A team of five second-year GSB students won first place at the inaugural Energy Finance Challenge at the University of Texas at Austin’s McCombs School of Business September 14–16.
The first-place prize brought $5,000 for team members Rodrigo Fenton, Mayank Jaiswal, Mauricio Molina, John Rhoads, and Erik Waters, all members of the student-run Energy Group.
Teams from 12 top business schools acted as corporate negotiators for “Nomad Petroleum,” a fictional company located in “the Kingdom of Jerbia,” a small, imaginary Pacific island nation. Their task was to propose expansion of an offshore lease to a panel of judges— executives from Chevron, Shell, ConocoPhillips, Chiron Financial Group, Merrill Lynch, and Deutsche Bank—who served either as Nomad’s executive committee or the Jerbian ministries of energy and finance. After the case was distributed, teams had 36 hours to draft a plan, fly to Austin, and present it to the panels.
“We not only put together a set of financial metrics and analysis about competitive regulatory issues, environmental issues, and ethical dilemmas in the case, we also worked seriously on our presentation skills to put together something compelling,” said Molina.

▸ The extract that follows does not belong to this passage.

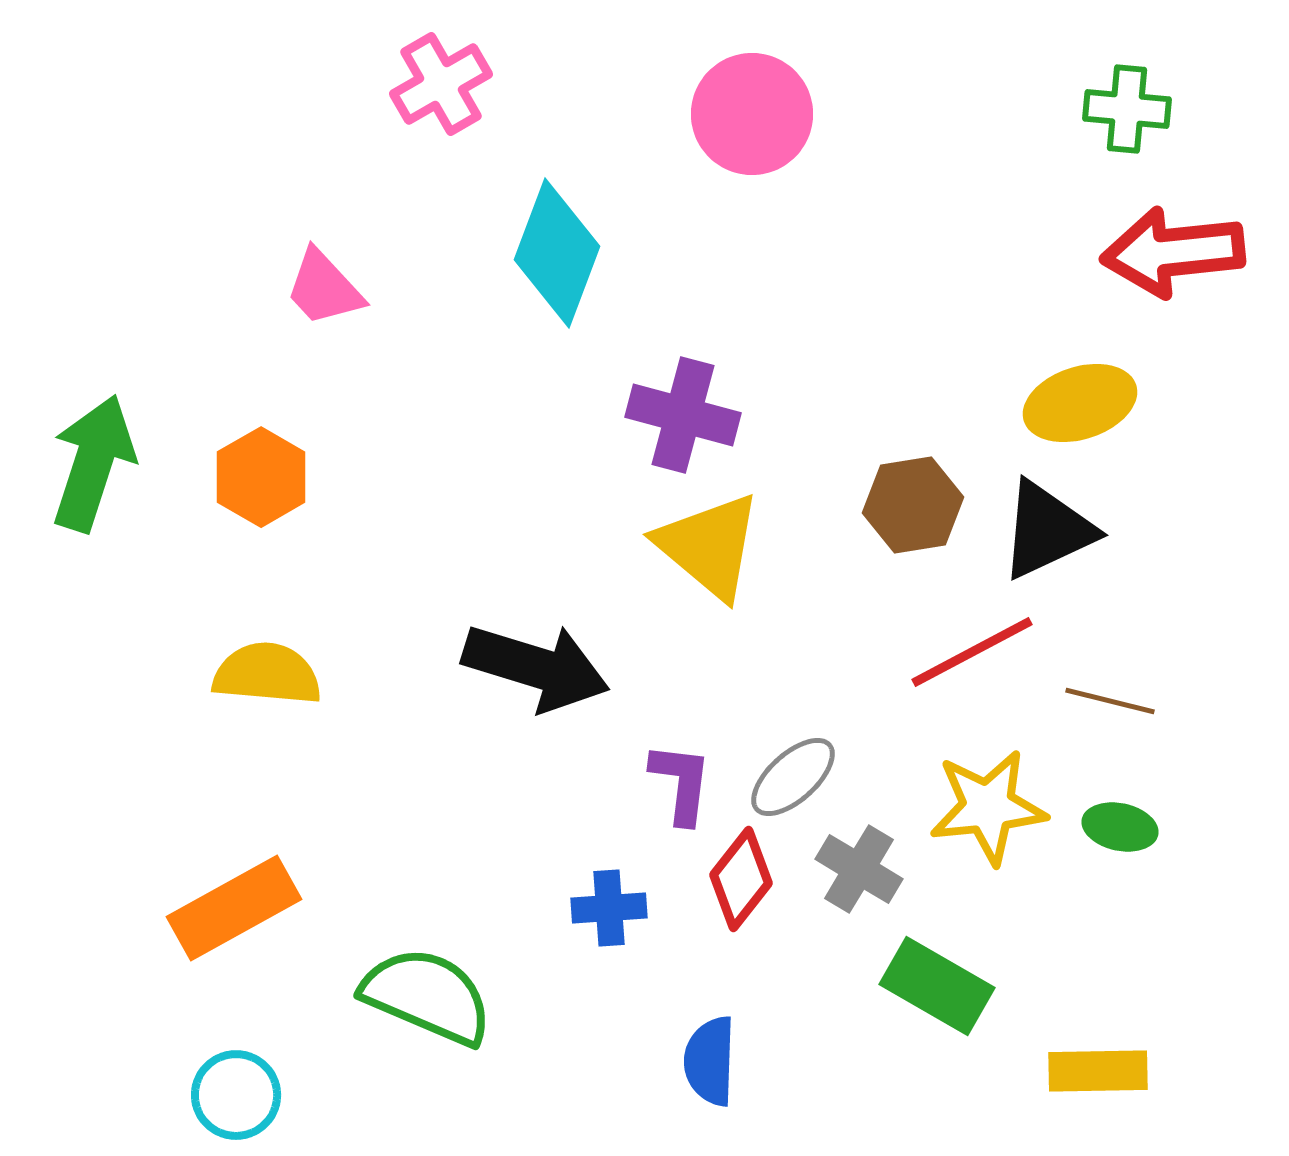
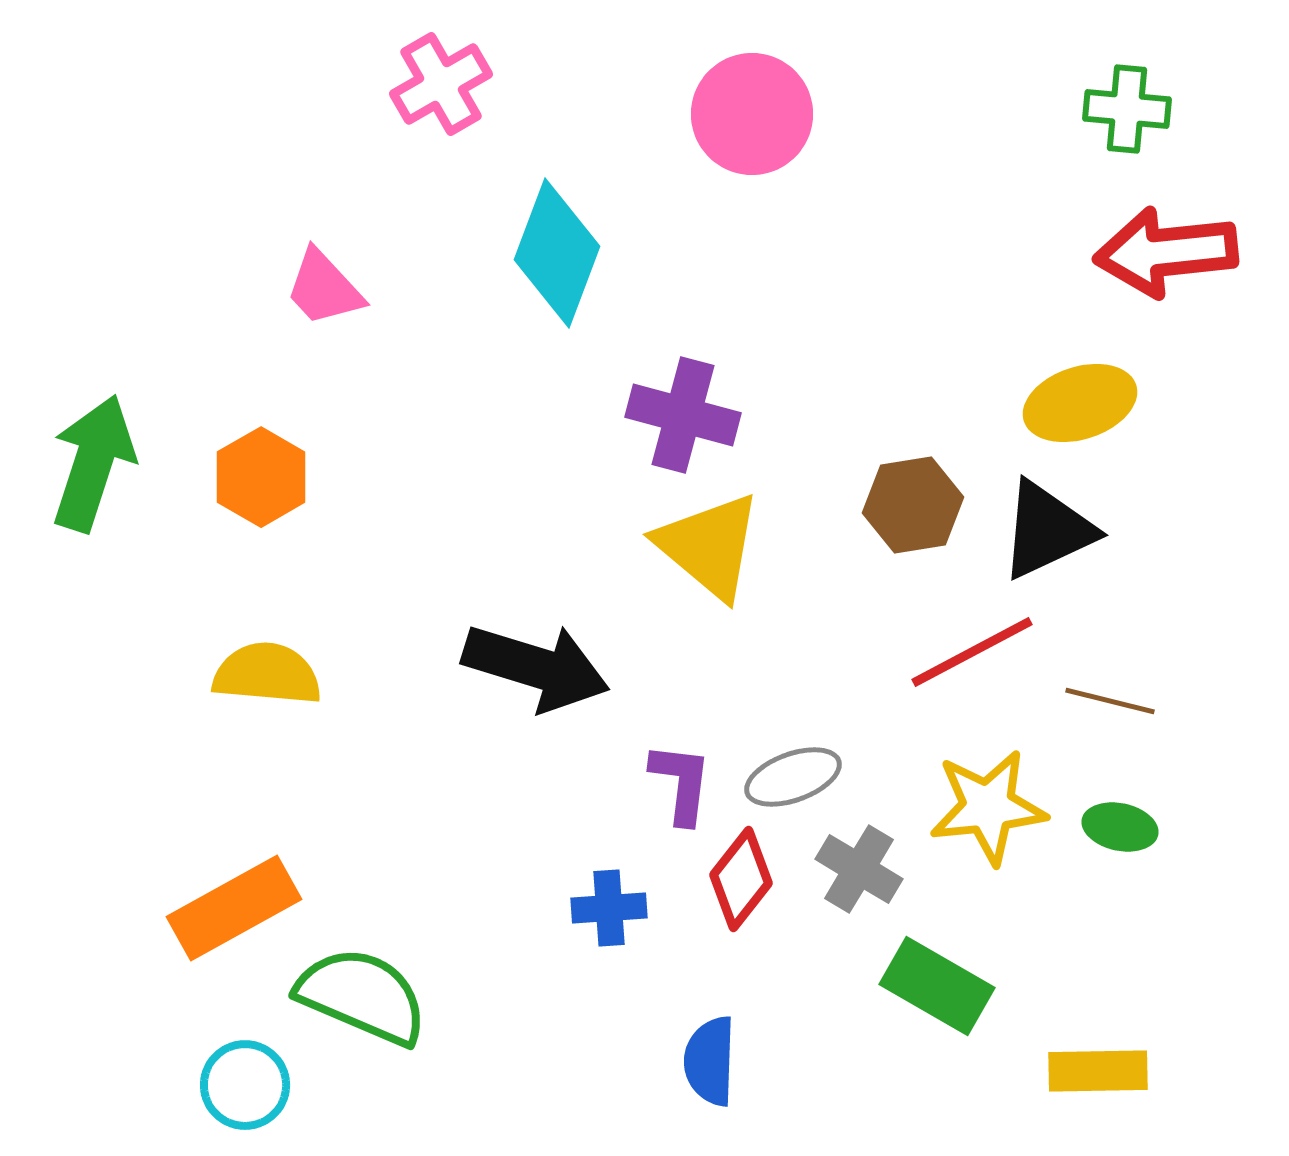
red arrow: moved 7 px left
gray ellipse: rotated 22 degrees clockwise
green semicircle: moved 65 px left
cyan circle: moved 9 px right, 10 px up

The GSB team put together two business plans, one for company executives and one for government officials—a tactic that likely helped the GSB team take the top spot, he said.
The team stressed the importance of a continued partnership between the oil company and its national government partner, and highlighted the substantial tax and royalty revenue that had been provided in the past. The proposal also recommended Nomad construct a domestic refinery and ethanol plant that would both solve the nation’s dependency on imported refined oil and support the local sugar cane industry.
The team made two presentations, each followed by an intense question-and-answer session.
Competing schools included Harvard Business School, The Wharton School of the University of Pennsylvania, MIT Sloan School of Management, University of California Berkeley Haas School of Business, Olin School of Business at Washington University in St. Louis, Georgetown University McDonough School of Business, Stephen M. Ross School of Business at the University of Michigan, University of Virginia Darden School of Business, The Johnson School at Cornell University, and Duke University’s Fuqua School of Business.